The $4,200 required annually in the next two years is 5.25 percent of $80,000. But taxable money market funds now yield only about 3 percent. So, they have at least three choices:

* Put all of the $80,000 into a money market fund and use some of the principal sum to supplement their income.

* Assume some risk by investing the money in one or more bond funds likely to yield at least 5.25 percent after tax (6.18 percent before tax, if you assume the 15 percent federal bracket).

* Go for growth -- and assume more risk -- by investing in funds that own both bonds and stocks.

The money market fund is the least risky. But unless inflation heats up, causing a sharp increase in money market rates, it would result in a moderate shrinkage, instead of growth, of the principal over the first two years.

No-load bond funds invested in intermediate- or long-term investment-grade securities could yield 6 percent or more, making it unnecessary to touch principal. They would be vulnerable, however, to a decline in bond prices, affecting their net asset values (NAVs), in the event interest rates rise. Their NAVs would rise only in the unlikely -- but not impossible -- event that rates would fall further.

The third alternative -- a combination of bond and stock funds or funds that invest in both bonds and stocks -- requires a mix that could achieve the objectives of income and growth while avoiding too much volatility. A 70-30 or 65-35 blend might do the job.

Vanguard's Wellesley Income Fund, which tends to be invested 35 to 40 percent in blue-chip stocks and the balance in high-grade corporate bonds and U.S. Government obligations, is example of a fund that might be suitable. For the last five years, it had an average annual total return of 13.5 percent -- 85 percent of the Standard & Poor's 500 Index's 15.9 percent and only 50 percent of its volatility. Its latest 12-month yield: 6.3 percent.

zTC Unlike money market funds, which don't provide for growth, such funds are appropriate for the longer run. In fact, given the ever-present risk of short-term fluctuation, it would be imprudent to invest in long-term bond or stock funds for only a couple of years.

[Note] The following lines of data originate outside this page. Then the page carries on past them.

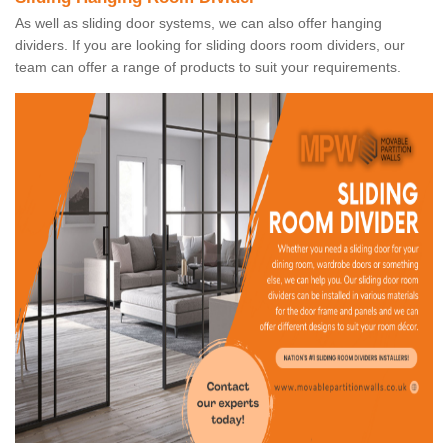
As well as sliding door systems, we can also offer hanging
dividers. If you are looking for sliding doors room dividers, our
team can offer a range of products to suit your requirements.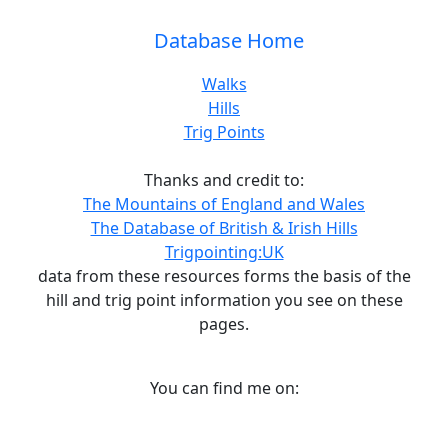
Database Home
Walks
Hills
Trig Points
Thanks and credit to:
The Mountains of England and Wales
The Database of British & Irish Hills
Trigpointing:UK
data from these resources forms the basis of the
hill and trig point information you see on these
pages.
You can find me on: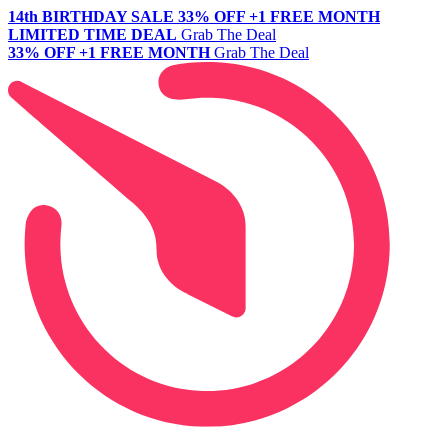
14th BIRTHDAY SALE
33% OFF +1 FREE MONTH
LIMITED TIME DEAL
Grab The Deal
33% OFF +1 FREE MONTH
Grab The Deal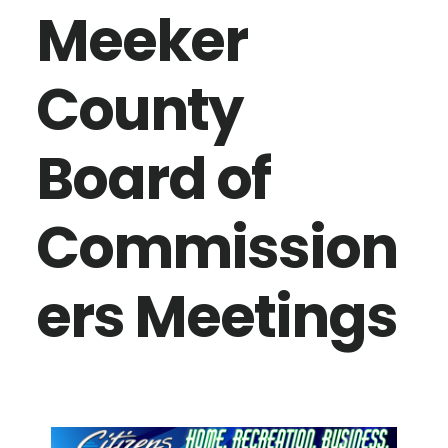
Meeker
County
Board of
Commission
ers Meetings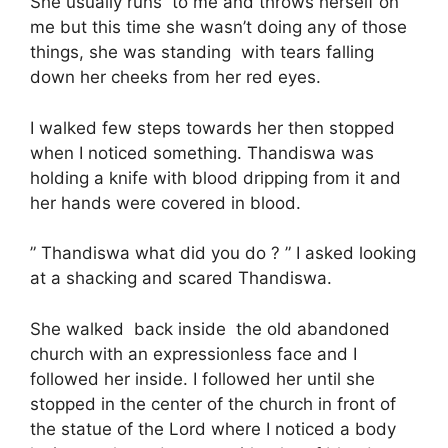
She usually runs to me and throws herself on
me but this time she wasn’t doing any of those
things, she was standing with tears falling
down her cheeks from her red eyes.
I walked few steps towards her then stopped
when I noticed something. Thandiswa was
holding a knife with blood dripping from it and
her hands were covered in blood.
” Thandiswa what did you do ? ” I asked looking
at a shacking and scared Thandiswa.
She walked back inside the old abandoned
church with an expressionless face and I
followed her inside. I followed her until she
stopped in the center of the church in front of
the statue of the Lord where I noticed a body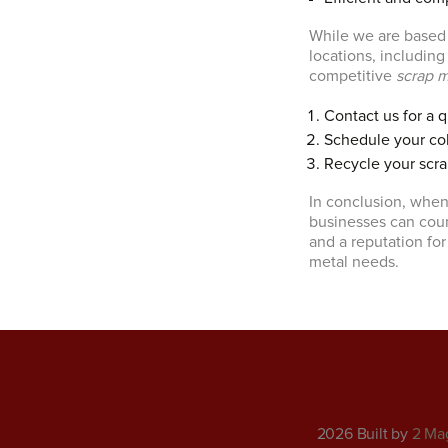
While we are based i
locations, includin
competitive
scrap m
Contact us for a 
Schedule your col
Recycle your scra
In conclusion, when
businesses can coun
and a reputation for
metal needs.
2026 Built by
2 Ma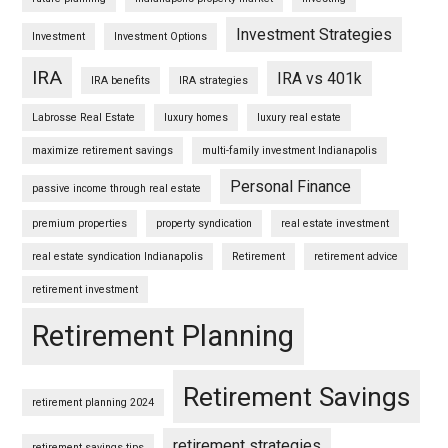
Investment Strategies
Investment
Investment Options
IRA
IRA vs 401k
IRA benefits
IRA strategies
Labrosse Real Estate
luxury homes
luxury real estate
maximize retirement savings
multi-family investment Indianapolis
Personal Finance
passive income through real estate
premium properties
property syndication
real estate investment
real estate syndication Indianapolis
Retirement
retirement advice
retirement investment
Retirement Planning
Retirement Savings
retirement planning 2024
retirement strategies
retirement savings tips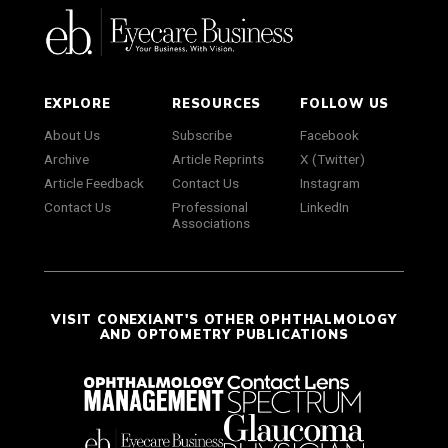
EXPLORE
RESOURCES
FOLLOW US
About Us
Subscribe
Facebook
Archive
Article Reprints
X (Twitter)
Article Feedback
Contact Us
Instagram
Contact Us
Professional
LinkedIn
Associations
VISIT CONEXIANT'S OTHER OPHTHALMOLOGY
AND OPTOMETRY PUBLICATIONS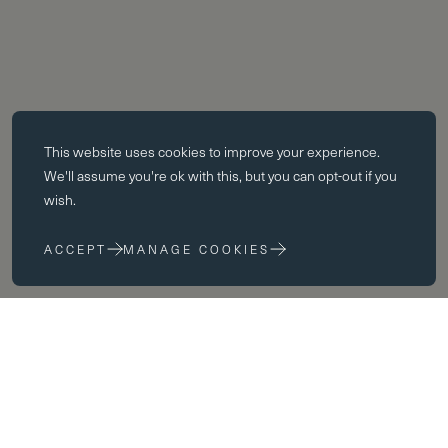
Essential cookies
This website uses
cookies
to improve your experience.
Essential cookies enable core functionality such as page navigation.
We'll assume you're ok with this, but you can opt-out if you
The website cannot function properly without these cookies; they can
wish.
only be disabled by changing your browser preferences.
ACCEPT
MANAGE COOKIES
Performance cookies
Performance cookies help us to improve our website by collecting
and reporting information on its usage (for example, which of our
pages are most frequently visited).
Marketing cookies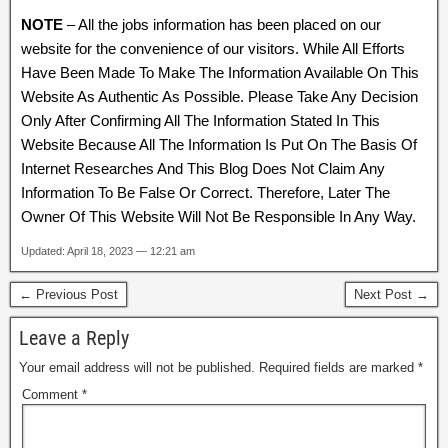
NOTE
– All the jobs information has been placed on our
website for the convenience of our visitors. While All Efforts
Have Been Made To Make The Information Available On This
Website As Authentic As Possible. Please Take Any Decision
Only After Confirming All The Information Stated In This
Website Because All The Information Is Put On The Basis Of
Internet Researches And This Blog Does Not Claim Any
Information To Be False Or Correct. Therefore, Later The
Owner Of This Website Will Not Be Responsible In Any Way.
Updated: April 18, 2023 — 12:21 am
← Previous Post
Next Post →
Leave a Reply
Your email address will not be published.
Required fields are marked
*
Comment
*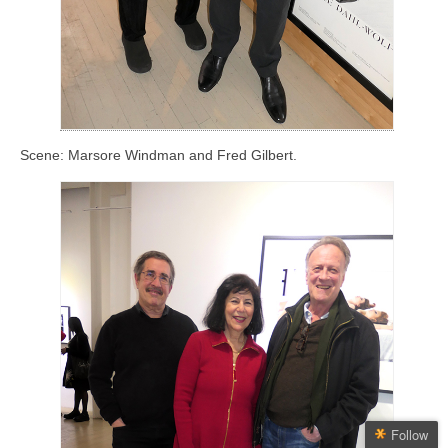
Scene: Marsore Windman and Fred Gilbert.
Follow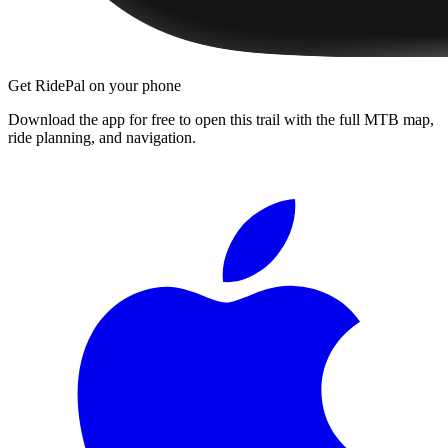
Get RidePal on your phone
Download the app for free to open this trail with the full MTB map,
ride planning, and navigation.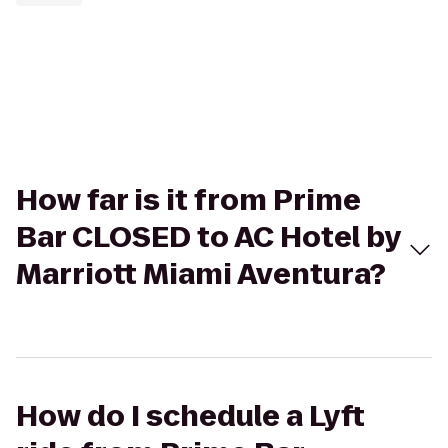
How far is it from Prime
Bar CLOSED to AC Hotel by
Marriott Miami Aventura?
How do I schedule a Lyft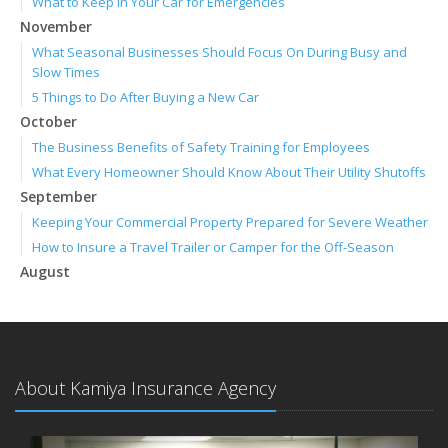
What to Keep in Your Car for Emergencies
November
What Seasonal Businesses Should Focus On During Busy and
Slow Times
5 Things to Do After Buying a New Car
October
The Business Benefits of Safety Training for Employees
What Every Homeowner Should Know About Their Utility Shutoffs
September
Keeping Your Commercial Property Prepared for Severe Weather
How to Insure a Travel Trailer or Camper for the Off-Season
August
Phishing Emails, Ransomware, and Liability: A Business Owner’s
Cyber Checklist
Six Overlooked Items You Should Add to Your Home Inventory
July
About Kamiya Insurance Agency
How to Prepare Your Business for a Natural Disaster
Backyard Safety Tips for Fire, Water, and Everything in Between
June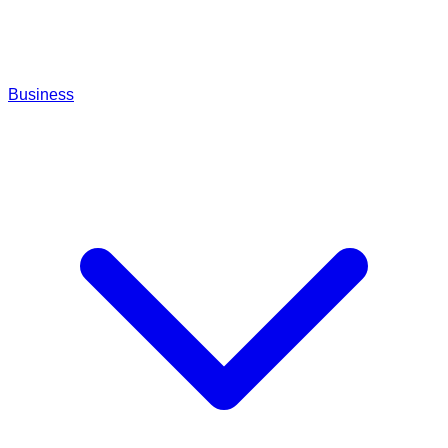
Business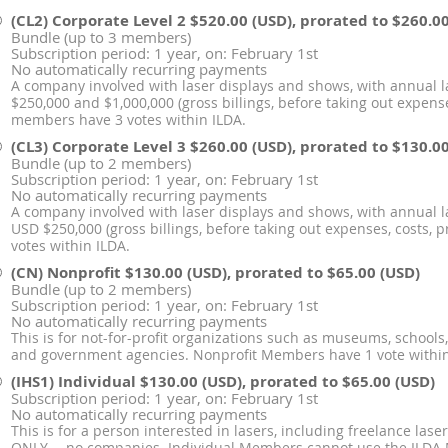
(CL2) Corporate Level 2
$520.00 (USD), prorated to $260.0
Bundle (up to 3 members)
Subscription period: 1 year, on: February 1st
No automatically recurring payments
A company involved with laser displays and shows, with annual 
$250,000 and $1,000,000 (gross billings, before taking out expenses,
members have 3 votes within ILDA.
(CL3) Corporate Level 3
$260.00 (USD), prorated to $130.0
Bundle (up to 2 members)
Subscription period: 1 year, on: February 1st
No automatically recurring payments
A company involved with laser displays and shows, with annual l
USD $250,000 (gross billings, before taking out expenses, costs, p
votes within ILDA.
(CN) Nonprofit
$130.00 (USD), prorated to $65.00 (USD)
Bundle (up to 2 members)
Subscription period: 1 year, on: February 1st
No automatically recurring payments
This is for not-for-profit organizations such as museums, schools
and government agencies. Nonprofit Members have 1 vote within
(IHS1) Individual
$130.00 (USD), prorated to $65.00 (USD)
Subscription period: 1 year, on: February 1st
No automatically recurring payments
This is for a person interested in lasers, including freelance la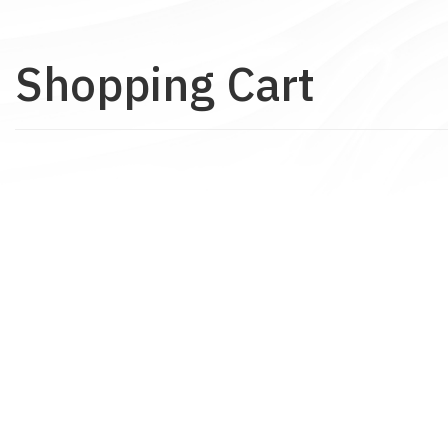
Shopping Cart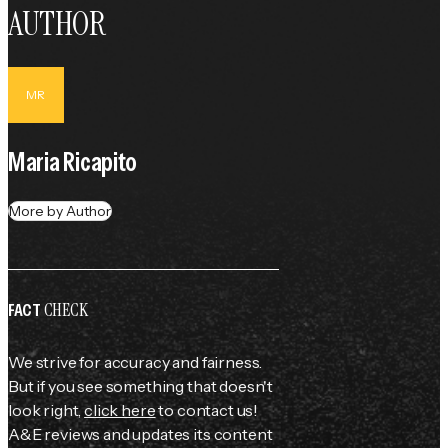
AUTHOR
MR
Maria Ricapito
More by Author
CHECK
FACT
We strive for accuracy and fairness.
But if you see something that doesn't
look right,
click here
to contact us!
A&E reviews and updates its content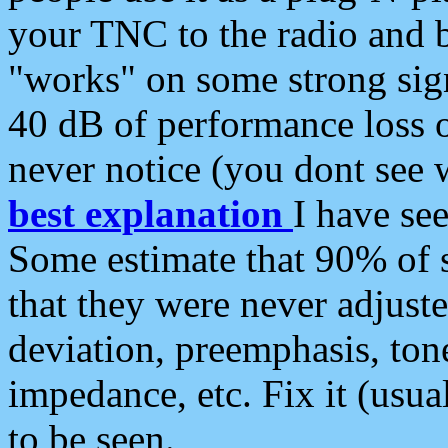
your TNC to the radio and b
"works" on some strong sign
40 dB of performance loss 
never notice (you dont see w
best explanation
I have s
Some estimate that 90% of s
that they were never adjuste
deviation, preemphasis, ton
impedance, etc. Fix it (usual
to be seen.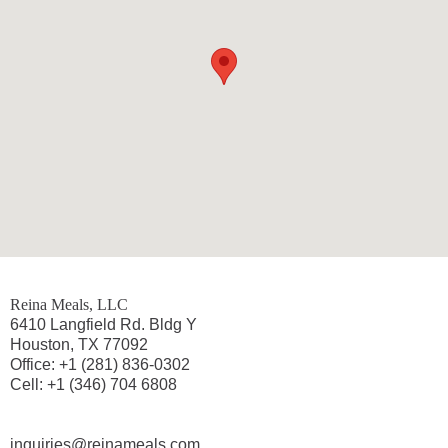
Reina Meals, LLC
6410 Langfield Rd. Bldg Y
Houston, TX 77092
Office: +1 (281) 836-0302
Cell: +1 (346) 704 6808
inquiries@reinameals.com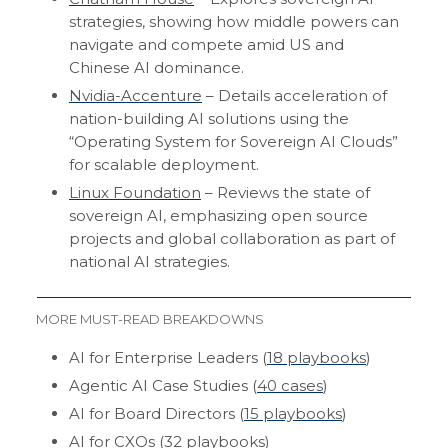
strategies, showing how middle powers can
navigate and compete amid US and
Chinese AI dominance.
Nvidia-Accenture
– Details acceleration of
nation-building AI solutions using the
“Operating System for Sovereign AI Clouds”
for scalable deployment.
Linux Foundation
– Reviews the state of
sovereign AI, emphasizing open source
projects and global collaboration as part of
national AI strategies.
MORE MUST-READ BREAKDOWNS
AI for Enterprise Leaders (
18 playbooks
)
Agentic AI Case Studies (
40 cases
)
AI for Board Directors (
15 playbooks
)
AI for CXOs (
32 playbooks
)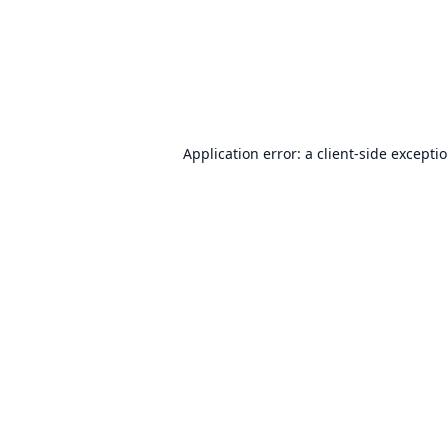
Application error: a
client
-side excepti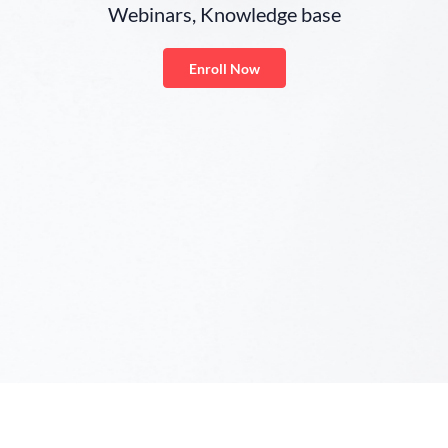
Webinars, Knowledge base
Enroll Now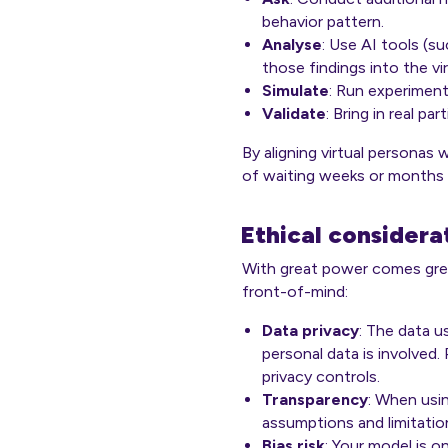
behavior pattern.
Analyse
: Use AI tools (s
those findings into the vi
Simulate
: Run experiment
Validate
: Bring in real p
By aligning virtual personas 
of waiting weeks or months fo
Ethical considera
With great power comes grea
front-of-mind:
Data privacy
: The data u
personal data is involved.
privacy controls.
Transparency
: When usin
assumptions and limitation
Bias risk
: Your model is o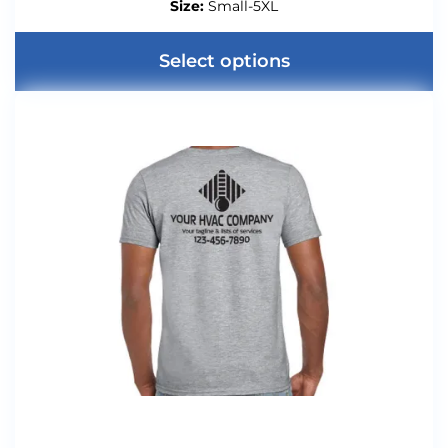
Size:
Small-5XL
Select options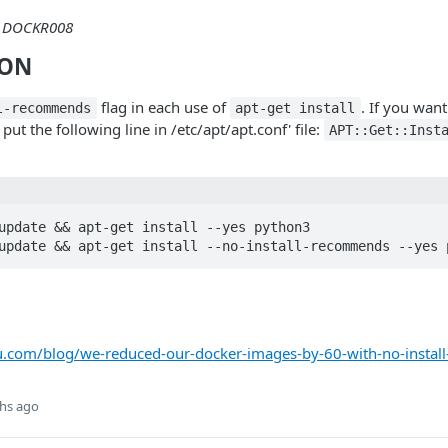
DOCKR008
ION
flag in each use of
. If you want
l-recommends
apt-get install
ut the following line in /etc/apt/apt.conf' file:
APT::Get::Inst
update && apt-get install --yes python3

update && apt-get install --no-install-recommends --yes 
u.com/blog/we-reduced-our-docker-images-by-60-with-no-insta
hs ago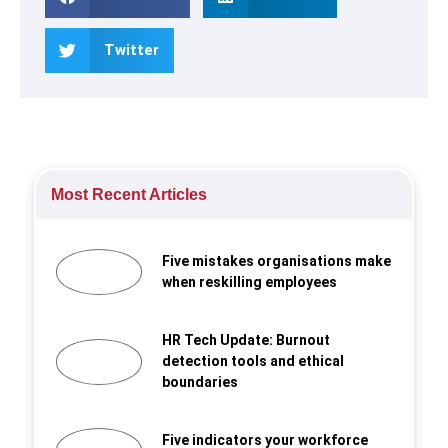
Twitter
Most Recent Articles
Five mistakes organisations make
when reskilling employees
HR Tech Update: Burnout
detection tools and ethical
boundaries
Five indicators your workforce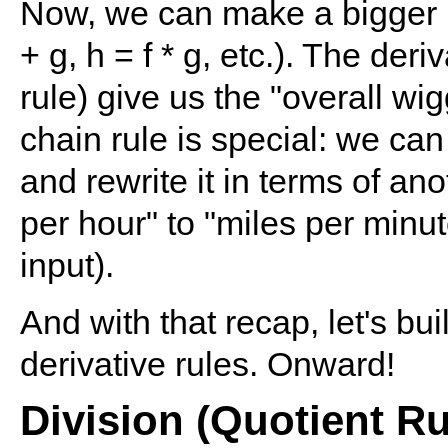
Now, we can make a bigger m
+ g, h = f * g, etc.). The deri
rule) give us the "overall wig
chain rule is special: we can
and rewrite it in terms of ano
per hour" to "miles per minut
input).
And with that recap, let's bui
derivative rules. Onward!
Division (Quotient Ru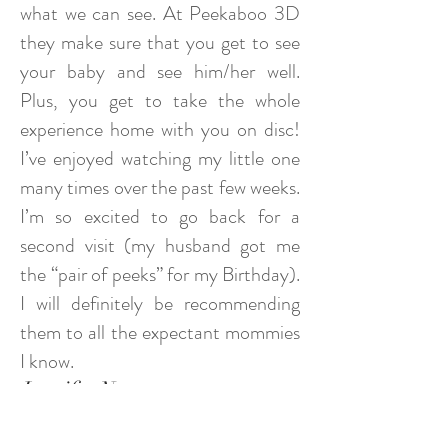
what we can see. At Peekaboo 3D
they make sure that you get to see
your baby and see him/her well.
Plus, you get to take the whole
experience home with you on disc!
I’ve enjoyed watching my little one
many times over the past few weeks.
I’m so excited to go back for a
second visit (my husband got me
the “pair of peeks” for my Birthday).
I will definitely be recommending
them to all the expectant mommies
I know.
Jennifer N.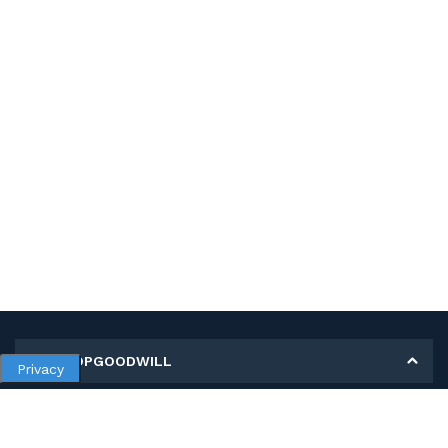
MY SHOPGOODWILL
Privacy
Personal Information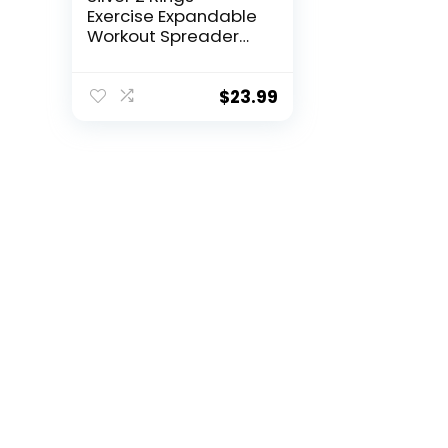
Exercise Expandable
Workout Spreader
Bar Glutes and Leg
Fitness Gear, Home
Indoor Gyms, Pilates
$
23.99
Kit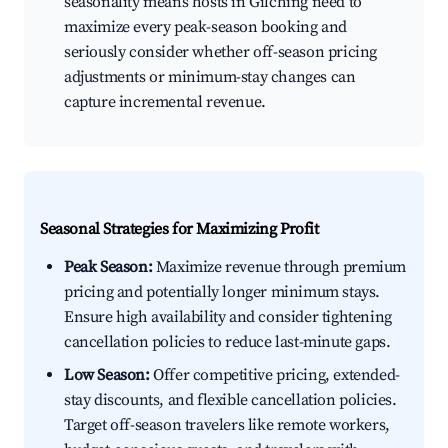
seasonality means hosts in Gilching need to
maximize every peak-season booking and
seriously consider whether off-season pricing
adjustments or minimum-stay changes can
capture incremental revenue.
Seasonal Strategies for Maximizing Profit
Peak Season:
Maximize revenue through premium
pricing and potentially longer minimum stays.
Ensure high availability and consider tightening
cancellation policies to reduce last-minute gaps.
Low Season:
Offer competitive pricing, extended-
stay discounts, and flexible cancellation policies.
Target off-season travelers like remote workers,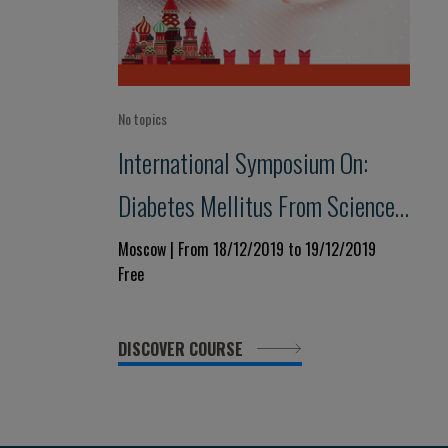
No topics
International Symposium On:
Diabetes Mellitus From Science
To Clinical Practice
Moscow | From 18/12/2019 to 19/12/2019
Free
DISCOVER COURSE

The importance of retirees' allocating part of their assets to funds that own stocks can hardly be overstated, because pensions usually aren't increased to match inflation, as Social Security payments are. Should inflation continue at the 3.8 percent average annual rate that we've seen in the last 10 years, the Florida couple's $800 monthly pension check will have the purchasing power of $543 in 1993 dollars 10 years from now.

To make up for the shortfall in purchasing power, they should be partially invested in funds owning quality common stocks, which can be expected to appreciate and provide increasing income over time as corporate earnings grow with the economy.